Yeah, so it seems. It's normal to have all-zero pages in the index, if
you crash immediately after the relation has been extended, but before
the new page has been WAL-logged. What is your test case like; did you
do crash-testing?
ISTM ginvacuumcleanup should check for PageIsNew, and put the page to
the FSM. That's what btvacuumpage() gistvacuumcleanup() do.
spgvacuumpage() seems to also check for PageIsNew(), but it seems broken
in a different way: it initializes the page and marks the page as dirty,
but it is not WAL-logged. That is a problem at least if checksums are
enabled: if you crash you might have a torn page on disk, with invalid
checksum.
- Heikki
--
Sent via pgsql-hackers mailing list (pgsql-hackers@postgresql.org)
To make changes to your subscription:
http://www.postgresql.org/mailpref/pgsql-hackers
On 07/20/2015 11:14 AM, Heikki Linnakangas wrote:
ISTM ginvacuumcleanup should check for PageIsNew, and put the page to
the FSM. That's what btvacuumpage() gistvacuumcleanup() do.
spgvacuumpage() seems to also check for PageIsNew(), but it seems broken
in a different way: it initializes the page and marks the page as dirty,
but it is not WAL-logged. That is a problem at least if checksums are
enabled: if you crash you might have a torn page on disk, with invalid
checksum.
Looking closer, heap vacuum does a similar thing, but there are two
mitigating factors that make it safe in practice, I think:
1. An empty heap page is all-zeroes except for the small page header in
the beginning of the page. For a torn page to matter, the page would
need to be torn in the header, but we rely elsewhere (control file)
anyway that a 512-byte sector update is atomic, so that shouldn't
happen. Note that this hinges on the fact that there is no special area
on heap pages, so you cannot rely on this for index pages.
2. The redo of the first insert/update on a heap page will always
re-initialize the page, even when full-page-writes are disabled. This is
the XLOG_HEAP_INIT_PAGE optimization. So it's not just an optimization,
it's required for correctness.
Heap update can also leave behind a page in the buffer cache that's been
initialized by RelationGetBufferForTuple but not yet WAL-logged.
However, it doesn't mark the buffer dirty, so the torn-page problem
cannot happen because the page will not be flushed to disk if nothing
else touches it. The XLOG_HEAP_INIT_PAGE optimization is needed in that
case too, however.
B-tree, GiST, and SP-GiST's relation extension work similarly, but they
have other mitigating factors.

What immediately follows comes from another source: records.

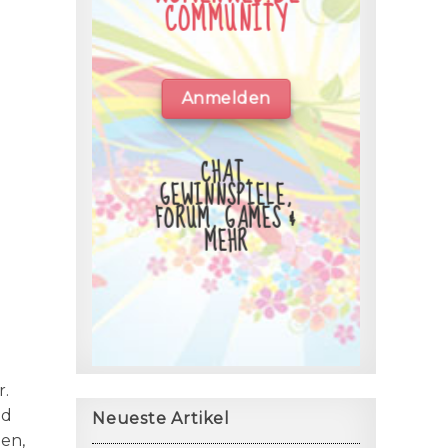
COMMUNITY
Anmelden
CHAT,
GEWINNSPIELE,
FORUM, GAMES &
MEHR
r.
nd
Neueste Artikel
ben,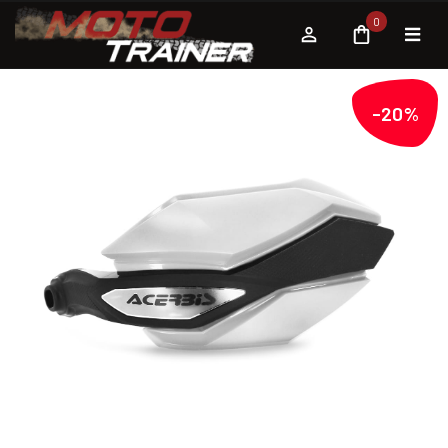
0
-20%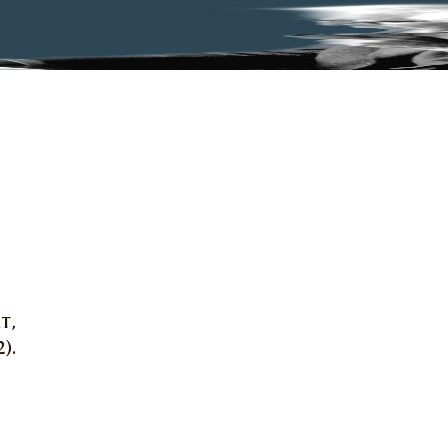
et
,
).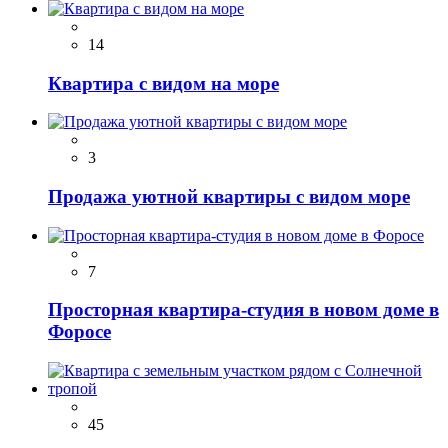
14
Квартира с видом на море
3
Продажа уютной квартиры с видом море
7
Просторная квартира-студия в новом доме в
Форосе
45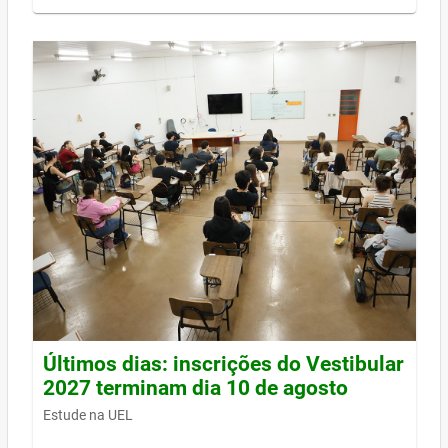
Últimos dias: inscrições do Vestibular
2027 terminam dia 10 de agosto
Estude na UEL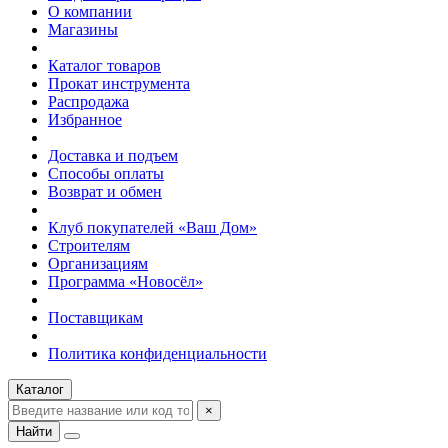
О компании
Магазины
Каталог товаров
Прокат инструмента
Распродажа
Избранное
Доставка и подъем
Способы оплаты
Возврат и обмен
Клуб покупателей «Ваш Дом»
Строителям
Организациям
Программа «Новосёл»
Поставщикам
Политика конфиденциальности
Каталог
×
Найти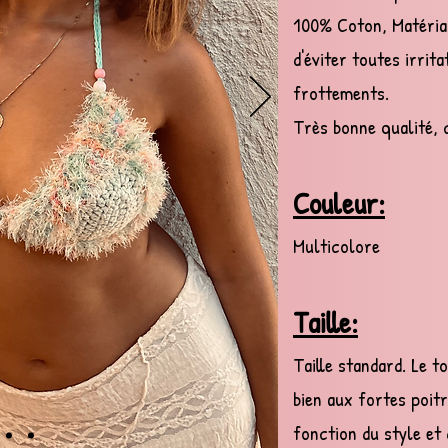
100% Coton, Matéria
d'éviter toutes irrit
frottements.
Très bonne qualité, 
Couleur
:
Multicolore
Taille:
Taille standard. Le t
bien aux fortes poitr
fonction du style et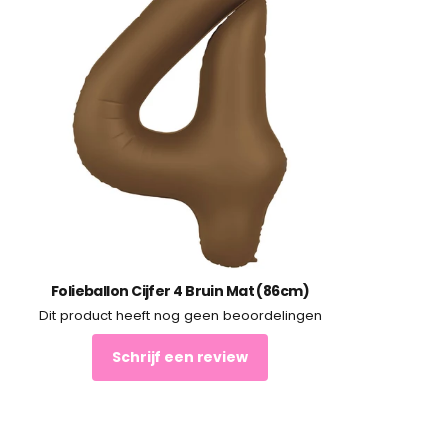
Folieballon Cijfer 4 Bruin Mat (86cm)
Dit product heeft nog geen beoordelingen
Schrijf een review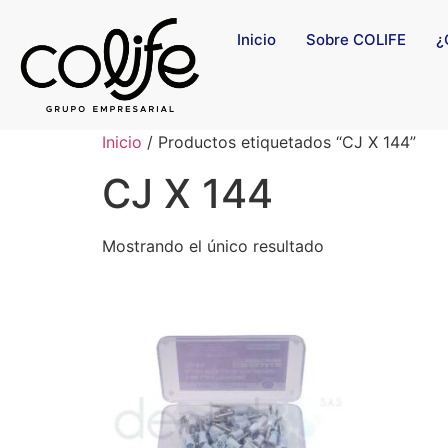
Inicio
Sobre COLIFE
¿
Inicio
/ Productos etiquetados “CJ X 144”
CJ X 144
Mostrando el único resultado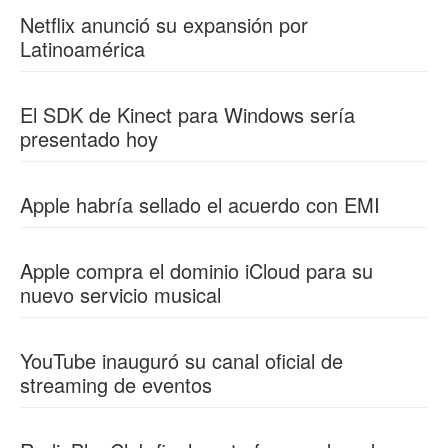
Netflix anunció su expansión por
Latinoamérica
El SDK de Kinect para Windows sería
presentado hoy
Apple habría sellado el acuerdo con EMI
Apple compra el dominio iCloud para su
nuevo servicio musical
YouTube inauguró su canal oficial de
streaming de eventos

If a newly-initialized B-tree page is
left behind in the relation, it won't be reused for anything, and vacuum
will ignore it (by accident, I think; there is no explicit comment on
what will happen to such pages, but it will be treated like an internal
page and ignored). Eventually the buffer will be evicted from cache, and
because it's not marked as dirty, it will not be flushed to disk, and
will later be read back as all-zeros and vacuum will recycle it.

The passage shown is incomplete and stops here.